[Your task]: Should a line in the entries below contain "Fennica", return that line.

[Available data]:
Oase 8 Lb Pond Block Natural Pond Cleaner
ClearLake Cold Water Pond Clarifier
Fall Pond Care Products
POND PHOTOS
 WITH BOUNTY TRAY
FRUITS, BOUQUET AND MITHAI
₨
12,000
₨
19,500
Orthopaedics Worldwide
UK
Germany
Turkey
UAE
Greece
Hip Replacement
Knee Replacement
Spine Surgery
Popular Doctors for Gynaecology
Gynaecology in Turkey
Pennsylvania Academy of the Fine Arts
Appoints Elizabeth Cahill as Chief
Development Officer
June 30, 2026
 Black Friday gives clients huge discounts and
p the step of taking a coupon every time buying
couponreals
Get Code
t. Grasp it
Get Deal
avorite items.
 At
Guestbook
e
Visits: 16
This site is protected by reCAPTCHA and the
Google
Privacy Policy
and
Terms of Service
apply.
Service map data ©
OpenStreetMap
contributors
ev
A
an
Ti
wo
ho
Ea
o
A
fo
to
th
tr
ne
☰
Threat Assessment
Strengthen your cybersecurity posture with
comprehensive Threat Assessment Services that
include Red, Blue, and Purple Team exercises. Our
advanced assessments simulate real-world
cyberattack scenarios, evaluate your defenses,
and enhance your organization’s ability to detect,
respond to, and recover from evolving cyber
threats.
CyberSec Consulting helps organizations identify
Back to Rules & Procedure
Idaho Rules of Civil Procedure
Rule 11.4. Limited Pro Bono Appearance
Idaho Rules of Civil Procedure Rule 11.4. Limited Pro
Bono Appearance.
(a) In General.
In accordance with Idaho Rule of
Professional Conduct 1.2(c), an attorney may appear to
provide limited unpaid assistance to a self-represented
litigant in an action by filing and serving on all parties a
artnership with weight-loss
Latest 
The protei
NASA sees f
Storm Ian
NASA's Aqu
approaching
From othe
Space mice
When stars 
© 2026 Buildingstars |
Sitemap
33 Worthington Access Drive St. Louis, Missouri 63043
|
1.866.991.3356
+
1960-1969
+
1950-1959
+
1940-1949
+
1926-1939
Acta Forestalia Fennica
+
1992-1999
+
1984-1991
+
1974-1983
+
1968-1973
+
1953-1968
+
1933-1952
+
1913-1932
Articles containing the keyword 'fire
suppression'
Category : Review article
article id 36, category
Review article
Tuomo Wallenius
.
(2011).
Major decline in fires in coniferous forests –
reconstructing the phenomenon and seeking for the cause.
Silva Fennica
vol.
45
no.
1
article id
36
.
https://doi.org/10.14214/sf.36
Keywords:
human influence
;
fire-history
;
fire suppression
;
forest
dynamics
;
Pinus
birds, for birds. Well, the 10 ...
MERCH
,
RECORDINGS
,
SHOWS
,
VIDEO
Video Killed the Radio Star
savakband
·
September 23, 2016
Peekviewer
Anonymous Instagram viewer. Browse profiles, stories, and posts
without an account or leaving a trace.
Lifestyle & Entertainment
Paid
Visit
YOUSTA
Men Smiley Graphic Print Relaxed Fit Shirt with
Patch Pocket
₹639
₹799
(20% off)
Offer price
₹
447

[Reply to the exercise]:
Acta Forestalia Fennica
Silva Fennica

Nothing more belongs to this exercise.